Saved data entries
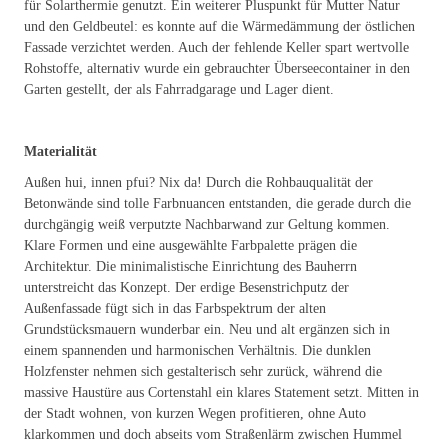
für Solarthermie genutzt. Ein weiterer Pluspunkt für Mutter Natur
und den Geldbeutel: es konnte auf die Wärmedämmung der östlichen
Fassade verzichtet werden. Auch der fehlende Keller spart wertvolle
Rohstoffe, alternativ wurde ein gebrauchter Überseecontainer in den
Garten gestellt, der als Fahrradgarage und Lager dient.
Materialität
Außen hui, innen pfui? Nix da! Durch die Rohbauqualität der
Betonwände sind tolle Farbnuancen entstanden, die gerade durch die
durchgängig weiß verputzte Nachbarwand zur Geltung kommen.
Klare Formen und eine ausgewählte Farbpalette prägen die
Architektur. Die minimalistische Einrichtung des Bauherrn
unterstreicht das Konzept. Der erdige Besenstrichputz der
Außenfassade fügt sich in das Farbspektrum der alten
Grundstücksmauern wunderbar ein. Neu und alt ergänzen sich in
einem spannenden und harmonischen Verhältnis. Die dunklen
Holzfenster nehmen sich gestalterisch sehr zurück, während die
massive Haustüre aus Cortenstahl ein klares Statement setzt. Mitten in
der Stadt wohnen, von kurzen Wegen profitieren, ohne Auto
klarkommen und doch abseits vom Straßenlärm zwischen Hummel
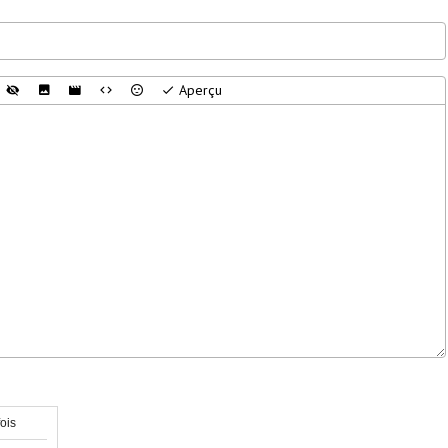
Aperçu
fois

What is needed: Every entry above needs to be printed again exactly, with its pictures left out.

Answer section:
für Solarthermie genutzt. Ein weiterer Pluspunkt für Mutter Natur
und den Geldbeutel: es konnte auf die Wärmedämmung der östlichen
Fassade verzichtet werden. Auch der fehlende Keller spart wertvolle
Rohstoffe, alternativ wurde ein gebrauchter Überseecontainer in den
Garten gestellt, der als Fahrradgarage und Lager dient.
Materialität
Außen hui, innen pfui? Nix da! Durch die Rohbauqualität der
Betonwände sind tolle Farbnuancen entstanden, die gerade durch die
durchgängig weiß verputzte Nachbarwand zur Geltung kommen.
Klare Formen und eine ausgewählte Farbpalette prägen die
Architektur. Die minimalistische Einrichtung des Bauherrn
unterstreicht das Konzept. Der erdige Besenstrichputz der
Außenfassade fügt sich in das Farbspektrum der alten
Grundstücksmauern wunderbar ein. Neu und alt ergänzen sich in
einem spannenden und harmonischen Verhältnis. Die dunklen
Holzfenster nehmen sich gestalterisch sehr zurück, während die
massive Haustüre aus Cortenstahl ein klares Statement setzt. Mitten in
der Stadt wohnen, von kurzen Wegen profitieren, ohne Auto
klarkommen und doch abseits vom Straßenlärm zwischen Hummel
Aperçu
fois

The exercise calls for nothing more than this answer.